=== Task to complete ===
The full listing needs to be output exactly.

=== Given data ===
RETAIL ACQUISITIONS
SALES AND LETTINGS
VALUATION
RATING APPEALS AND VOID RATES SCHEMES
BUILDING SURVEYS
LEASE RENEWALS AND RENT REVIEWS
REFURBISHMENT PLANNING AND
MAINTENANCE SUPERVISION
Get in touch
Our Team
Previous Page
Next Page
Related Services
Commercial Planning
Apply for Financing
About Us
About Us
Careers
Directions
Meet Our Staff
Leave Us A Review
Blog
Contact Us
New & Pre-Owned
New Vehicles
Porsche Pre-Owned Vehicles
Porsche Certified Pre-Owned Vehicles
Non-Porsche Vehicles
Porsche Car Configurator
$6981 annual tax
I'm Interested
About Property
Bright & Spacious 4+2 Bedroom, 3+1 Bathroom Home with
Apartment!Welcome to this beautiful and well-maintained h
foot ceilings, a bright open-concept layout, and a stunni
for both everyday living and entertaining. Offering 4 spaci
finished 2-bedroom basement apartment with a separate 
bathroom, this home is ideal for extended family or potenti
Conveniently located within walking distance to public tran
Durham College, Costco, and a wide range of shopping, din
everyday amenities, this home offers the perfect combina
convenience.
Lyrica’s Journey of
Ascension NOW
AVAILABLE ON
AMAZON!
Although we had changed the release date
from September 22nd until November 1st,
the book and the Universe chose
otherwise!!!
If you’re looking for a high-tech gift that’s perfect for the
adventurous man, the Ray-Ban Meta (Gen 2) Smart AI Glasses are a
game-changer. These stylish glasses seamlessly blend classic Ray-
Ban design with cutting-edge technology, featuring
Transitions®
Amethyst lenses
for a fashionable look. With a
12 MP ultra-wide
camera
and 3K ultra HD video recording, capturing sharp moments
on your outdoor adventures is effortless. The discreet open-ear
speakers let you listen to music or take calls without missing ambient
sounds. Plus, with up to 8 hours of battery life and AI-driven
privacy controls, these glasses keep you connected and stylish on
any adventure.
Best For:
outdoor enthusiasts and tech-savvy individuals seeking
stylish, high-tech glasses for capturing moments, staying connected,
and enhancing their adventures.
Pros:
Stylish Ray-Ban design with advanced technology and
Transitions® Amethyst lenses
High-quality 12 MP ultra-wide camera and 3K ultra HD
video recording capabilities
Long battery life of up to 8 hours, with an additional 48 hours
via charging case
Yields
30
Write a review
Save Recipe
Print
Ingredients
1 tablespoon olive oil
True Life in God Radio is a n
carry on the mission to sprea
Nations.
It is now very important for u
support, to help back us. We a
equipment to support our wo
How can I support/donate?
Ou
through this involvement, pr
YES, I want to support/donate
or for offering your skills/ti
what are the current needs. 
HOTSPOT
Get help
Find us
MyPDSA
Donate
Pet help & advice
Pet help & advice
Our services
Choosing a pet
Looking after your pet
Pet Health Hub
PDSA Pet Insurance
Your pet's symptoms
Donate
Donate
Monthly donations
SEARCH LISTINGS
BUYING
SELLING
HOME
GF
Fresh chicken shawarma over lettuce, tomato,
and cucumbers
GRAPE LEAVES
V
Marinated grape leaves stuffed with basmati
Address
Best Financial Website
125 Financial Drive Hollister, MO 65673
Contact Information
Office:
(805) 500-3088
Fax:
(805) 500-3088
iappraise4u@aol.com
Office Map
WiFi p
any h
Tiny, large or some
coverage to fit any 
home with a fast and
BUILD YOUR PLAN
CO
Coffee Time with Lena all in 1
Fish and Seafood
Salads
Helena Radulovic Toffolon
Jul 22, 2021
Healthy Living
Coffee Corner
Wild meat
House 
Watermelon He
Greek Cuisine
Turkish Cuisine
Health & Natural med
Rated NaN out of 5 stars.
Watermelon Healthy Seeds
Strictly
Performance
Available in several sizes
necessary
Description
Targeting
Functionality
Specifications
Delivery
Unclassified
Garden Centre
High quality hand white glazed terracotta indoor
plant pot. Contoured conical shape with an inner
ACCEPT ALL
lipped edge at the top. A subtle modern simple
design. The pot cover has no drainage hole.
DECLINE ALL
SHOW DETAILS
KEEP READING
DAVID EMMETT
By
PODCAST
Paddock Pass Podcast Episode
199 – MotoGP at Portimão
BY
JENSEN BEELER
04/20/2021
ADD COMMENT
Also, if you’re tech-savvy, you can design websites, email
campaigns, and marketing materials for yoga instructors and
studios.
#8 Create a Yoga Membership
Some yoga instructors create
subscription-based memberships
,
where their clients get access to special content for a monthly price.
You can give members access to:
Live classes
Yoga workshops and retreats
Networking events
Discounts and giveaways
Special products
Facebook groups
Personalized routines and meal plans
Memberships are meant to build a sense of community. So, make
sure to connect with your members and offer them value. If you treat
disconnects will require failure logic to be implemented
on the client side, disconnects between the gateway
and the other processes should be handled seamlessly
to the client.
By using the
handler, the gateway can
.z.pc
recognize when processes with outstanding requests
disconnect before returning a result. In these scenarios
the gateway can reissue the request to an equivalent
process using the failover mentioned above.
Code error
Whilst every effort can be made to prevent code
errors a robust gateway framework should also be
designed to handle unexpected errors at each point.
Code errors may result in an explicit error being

=== Response ===
RETAIL ACQUISITIONS
SALES AND LETTINGS
VALUATION
RATING APPEALS AND VOID RATES SCHEMES
BUILDING SURVEYS
LEASE RENEWALS AND RENT REVIEWS
REFURBISHMENT PLANNING AND
MAINTENANCE SUPERVISION
Get in touch
Our Team
Previous Page
Next Page
Related Services
Commercial Planning
Apply for Financing
About Us
About Us
Careers
Directions
Meet Our Staff
Leave Us A Review
Blog
Contact Us
New & Pre-Owned
New Vehicles
Porsche Pre-Owned Vehicles
Porsche Certified Pre-Owned Vehicles
Non-Porsche Vehicles
Porsche Car Configurator
$6981 annual tax
I'm Interested
About Property
Bright & Spacious 4+2 Bedroom, 3+1 Bathroom Home with
Apartment!Welcome to this beautiful and well-maintained h
foot ceilings, a bright open-concept layout, and a stunni
for both everyday living and entertaining. Offering 4 spaci
finished 2-bedroom basement apartment with a separate 
bathroom, this home is ideal for extended family or potenti
Conveniently located within walking distance to public tran
Durham College, Costco, and a wide range of shopping, din
everyday amenities, this home offers the perfect combina
convenience.
Lyrica’s Journey of
Ascension NOW
AVAILABLE ON
AMAZON!
Although we had changed the release date
from September 22nd until November 1st,
the book and the Universe chose
otherwise!!!
If you’re looking for a high-tech gift that’s perfect for the
adventurous man, the Ray-Ban Meta (Gen 2) Smart AI Glasses are a
game-changer. These stylish glasses seamlessly blend classic Ray-
Ban design with cutting-edge technology, featuring
Transitions®
Amethyst lenses
for a fashionable look. With a
12 MP ultra-wide
camera
and 3K ultra HD video recording, capturing sharp moments
on your outdoor adventures is effortless. The discreet open-ear
speakers let you listen to music or take calls without missing ambient
sounds. Plus, with up to 8 hours of battery life and AI-driven
privacy controls, these glasses keep you connected and stylish on
any adventure.
Best For:
outdoor enthusiasts and tech-savvy individuals seeking
stylish, high-tech glasses for capturing moments, staying connected,
and enhancing their adventures.
Pros:
Stylish Ray-Ban design with advanced technology and
Transitions® Amethyst lenses
High-quality 12 MP ultra-wide camera and 3K ultra HD
video recording capabilities
Long battery life of up to 8 hours, with an additional 48 hours
via charging case
Yields
30
Write a review
Save Recipe
Print
Ingredients
1 tablespoon olive oil
True Life in God Radio is a n
carry on the mission to sprea
Nations.
It is now very important for u
support, to help back us. We a
equipment to support our wo
How can I support/donate?
Ou
through this involvement, pr
YES, I want to support/donate
or for offering your skills/ti
what are the current needs. 
HOTSPOT
Get help
Find us
MyPDSA
Donate
Pet help & advice
Pet help & advice
Our services
Choosing a pet
Looking after your pet
Pet Health Hub
PDSA Pet Insurance
Your pet's symptoms
Donate
Donate
Monthly donations
SEARCH LISTINGS
BUYING
SELLING
HOME
GF
Fresh chicken shawarma over lettuce, tomato,
and cucumbers
GRAPE LEAVES
V
Marinated grape leaves stuffed with basmati
Address
Best Financial Website
125 Financial Drive Hollister, MO 65673
Contact Information
Office:
(805) 500-3088
Fax:
(805) 500-3088
iappraise4u@aol.com
Office Map
WiFi p
any h
Tiny, large or some
coverage to fit any 
home with a fast and
BUILD YOUR PLAN
CO
Coffee Time with Lena all in 1
Fish and Seafood
Salads
Helena Radulovic Toffolon
Jul 22, 2021
Healthy Living
Coffee Corner
Wild meat
House 
Watermelon He
Greek Cuisine
Turkish Cuisine
Health & Natural med
Rated NaN out of 5 stars.
Watermelon Healthy Seeds
Strictly
Performance
Available in several sizes
necessary
Description
Targeting
Functionality
Specifications
Delivery
Unclassified
Garden Centre
High quality hand white glazed terracotta indoor
plant pot. Contoured conical shape with an inner
ACCEPT ALL
lipped edge at the top. A subtle modern simple
design. The pot cover has no drainage hole.
DECLINE ALL
SHOW DETAILS
KEEP READING
DAVID EMMETT
By
PODCAST
Paddock Pass Podcast Episode
199 – MotoGP at Portimão
BY
JENSEN BEELER
04/20/2021
ADD COMMENT
Also, if you’re tech-savvy, you can design websites, email
campaigns, and marketing materials for yoga instructors and
studios.
#8 Create a Yoga Membership
Some yoga instructors create
subscription-based memberships
,
where their clients get access to special content for a monthly price.
You can give members access to:
Live classes
Yoga workshops and retreats
Networking events
Discounts and giveaways
Special products
Facebook groups
Personalized routines and meal plans
Memberships are meant to build a sense of community. So, make
sure to connect with your members and offer them value. If you treat
disconnects will require failure logic to be implemented
on the client side, disconnects between the gateway
and the other processes should be handled seamlessly
to the client.
By using the
handler, the gateway can
.z.pc
recognize when processes with outstanding requests
disconnect before returning a result. In these scenarios
the gateway can reissue the request to an equivalent
process using the failover mentioned above.
Code error
Whilst every effort can be made to prevent code
errors a robust gateway framework should also be
designed to handle unexpected errors at each point.
Code errors may result in an explicit error being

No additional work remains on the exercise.